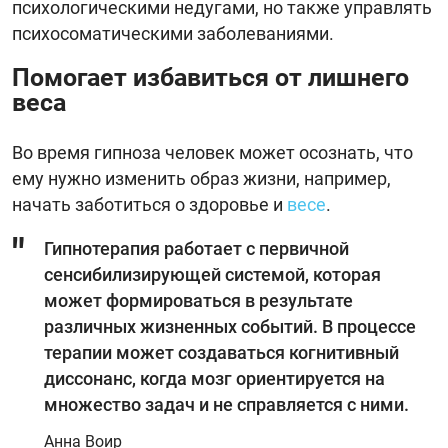
психологическими недугами, но также управлять
психосоматическими заболеваниями.
Помогает избавиться от лишнего
веса
Во время гипноза человек может осознать, что
ему нужно изменить образ жизни, например,
начать заботиться о здоровье и
весе
.
Гипнотерапия работает с первичной
сенсибилизирующей системой, которая
может формироваться в результате
различных жизненных событий. В процессе
терапии может создаваться когнитивный
диссонанс, когда мозг ориентируется на
множество задач и не справляется с ними.
Анна Воир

• • • • • • •

» Instructions for the task
Every line that contains the string "может" should be copied from the records.

» Expected output
Во время гипноза человек может осознать, что
может формироваться в результате
терапии может создаваться когнитивный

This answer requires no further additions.